INPUT MATERIAL:
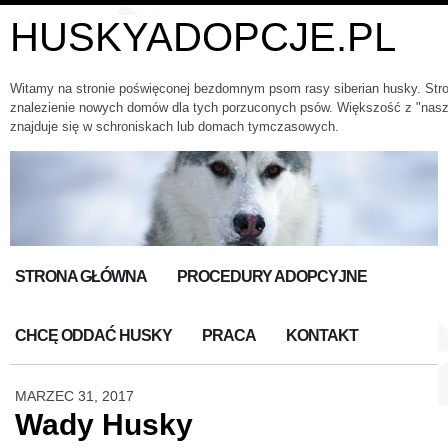
HUSKYADOPCJE.PL
Witamy na stronie poświęconej bezdomnym psom rasy siberian husky. Str
znalezienie nowych domów dla tych porzuconych psów. Większość z "nas
znajduje się w schroniskach lub domach tymczasowych.
STRONA GŁÓWNA
PROCEDURY ADOPCYJNE
CHCĘ ODDAĆ HUSKY
PRACA
KONTAKT
MARZEC 31, 2017
Wady Husky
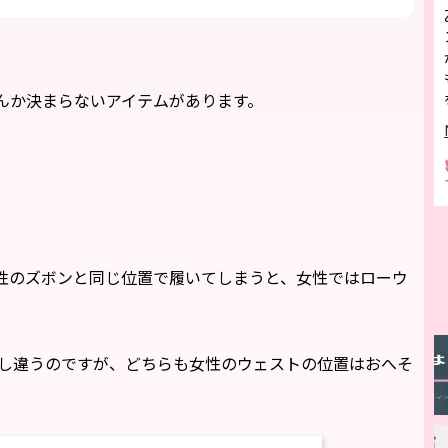
んか決まらないアイテムがあります。
性のズボンと同じ位置で履いてしまうと、女性ではローウ
少し違うのですが、どちらも女性のウェストの位置はおへそ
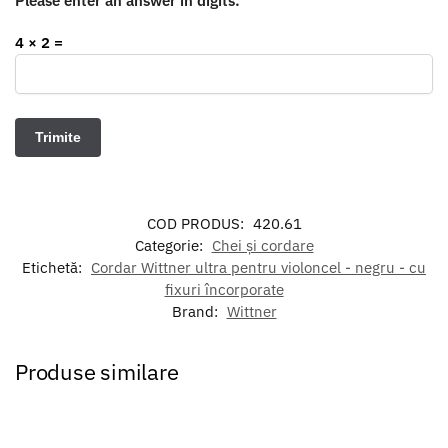
Please enter an answer in digits:
4 × 2 =
COD PRODUS:
420.61
Categorie:
Chei și cordare
Etichetă:
Cordar Wittner ultra pentru violoncel - negru - cu
fixuri încorporate
Brand:
Wittner
Produse similare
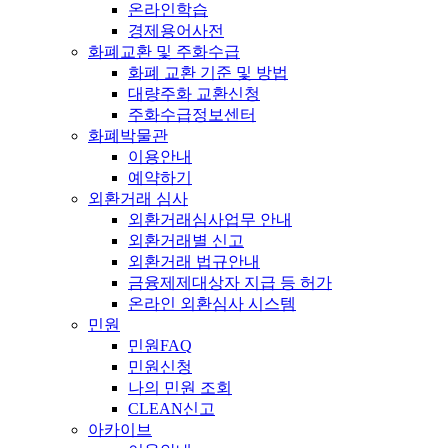
온라인학습
경제용어사전
화폐교환 및 주화수급
화폐 교환 기준 및 방법
대량주화 교환신청
주화수급정보센터
화폐박물관
이용안내
예약하기
외환거래 심사
외환거래심사업무 안내
외환거래별 신고
외환거래 법규안내
금융제제대상자 지급 등 허가
온라인 외환심사 시스템
민원
민원FAQ
민원신청
나의 민원 조회
CLEAN신고
아카이브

WHAT YOU SHOULD DO:
Copy out each line from the listing that contains the string "Wittner".

SOLUTION TO THE EXERCISE:
Cordar Wittner ultra pentru violoncel - negru - cu
Wittner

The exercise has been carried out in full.